Auf der Plattform Instagram hat Nader El-Jindauoi, der auf Fotos und Videos oft mit seiner Frau Louisa und seiner kleinen Schwester auftritt, über eine Millionen Follower. Bei YouTube sehen seine Videos, die im Wochentakt erscheinen, zwischen einer und zwei Millionen Menschen. In der laufenden Regionalliga-Saison hat er neun Tore in elf Spielen geschossen.

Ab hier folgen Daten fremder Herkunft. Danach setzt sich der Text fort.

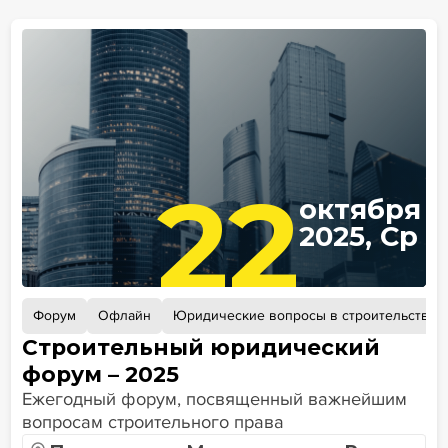
22
октября
2025, Ср
Форум
Офлайн
Юридические вопросы в строительстве
Строительный юридический
форум – 2025
Ежегодный форум, посвященный важнейшим
вопросам строительного права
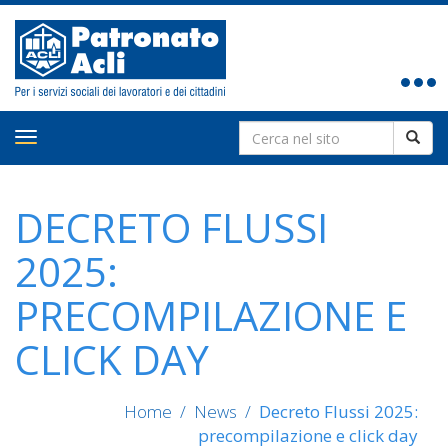
Toggle
navigat
Search
Toggle
for:
navigation
DECRETO FLUSSI
2025:
PRECOMPILAZIONE E
CLICK DAY
Home
/
News
/
Decreto Flussi 2025:
precompilazione e click day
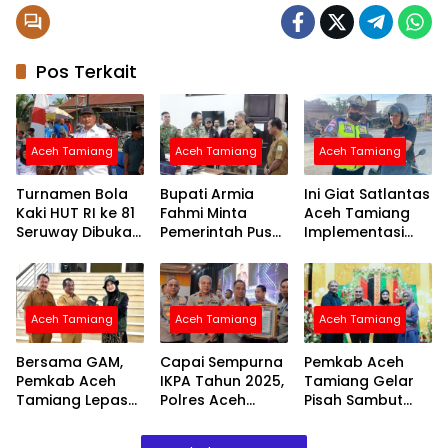
Pos Terkait
Aceh Tamiang
Aceh Tamiang
Aceh Tamiang
Turnamen Bola
Bupati Armia
Ini Giat Satlantas
Kaki HUT RI ke 81
Fahmi Minta
Aceh Tamiang
Seruway Dibuka
Pemerintah Pusat
Implementasi
Bupati Armia
Segera
Program
Fahmi
Normalisasi
Polantas Aceh
Sungai Tamiang,
Untuk
Cegah Banjir
Masyarakat
Aceh Tamiang
Aceh Tamiang
Aceh Tamiang
Terjadi Lagi
Bersama GAM,
Capai Sempurna
Pemkab Aceh
Pemkab Aceh
IKPA Tahun 2025,
Tamiang Gelar
Tamiang Lepas
Polres Aceh
Pisah Sambut
Relawan Siap
Tamiang Raih
Kapolres, Bupati
Benahi
Penghargaan
Armia: Mari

An diesem Donnerstag im September hat sich Nader El-Jindaoui etwas Besonderes ausgedacht. Eigentlich ist er im Wedding, einem der grauen Bezirke der Hauptstadt, aufgewachsen. Mittlerweile aber hält er sich vor allem im Prenzlauer Berg auf, zwischen jungen Gutsituierten und den besonders Schönen. Er fährt Benz, trinkt Matcha Latte und isst jeden Morgen eine besondere Bowl. Einen für ihn zusammengemixten Pudding aus natürlichen Zutaten: Bananen, Açai, Datteln, Beeren, Vanille. Es ist seine Kombination, die er „Jindaoui Bowl“ nennt, eine super Bowl, und den seine Follower nun testen sollen.

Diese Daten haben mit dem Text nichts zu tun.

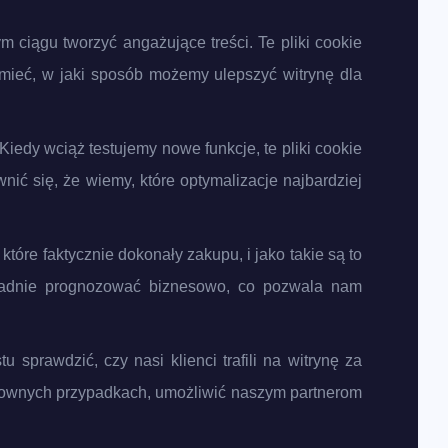
m ciągu tworzyć angażujące treści. Te pliki cookie
mieć, w jaki sposób możemy ulepszyć witrynę dla
edy wciąż testujemy nowe funkcje, te pliki cookie
ć się, że wiemy, które optymalizacje najbardziej
tóre faktycznie dokonały zakupu, i jako takie są to
okładnie prognozować biznesowo, co pozwala nam
sprawdzić, czy nasi klienci trafili na witrynę za
osownych przypadkach, umożliwić naszym partnerom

Super Bowl: Das war auch so eine Sache. Am Abend des 7. Februar hatte Nader El-Jindauoi ein Video bei YouTube hochgeladen. „Naders Weg zum Fußballprofi“. Darin erzählt er von seinem Weg, wie alles in Berlin begann, wie er ein Probetraining in Fürth ergatterte, einen Kaderplatz, wie der Traum platzte und was er nun vorhat. Das Video sehen in den ersten sechs Stunden eine Viertelmillionen Menschen. Das Netz spricht über ihn. Als Tom Brady in der selben Nacht den Super Bowl gewinnt, ist Nader El-Jindaoui der meistgesuchteste Spieler auf transfermarkt.de. Vor Messi, vor Zlatan, vor Ronaldo.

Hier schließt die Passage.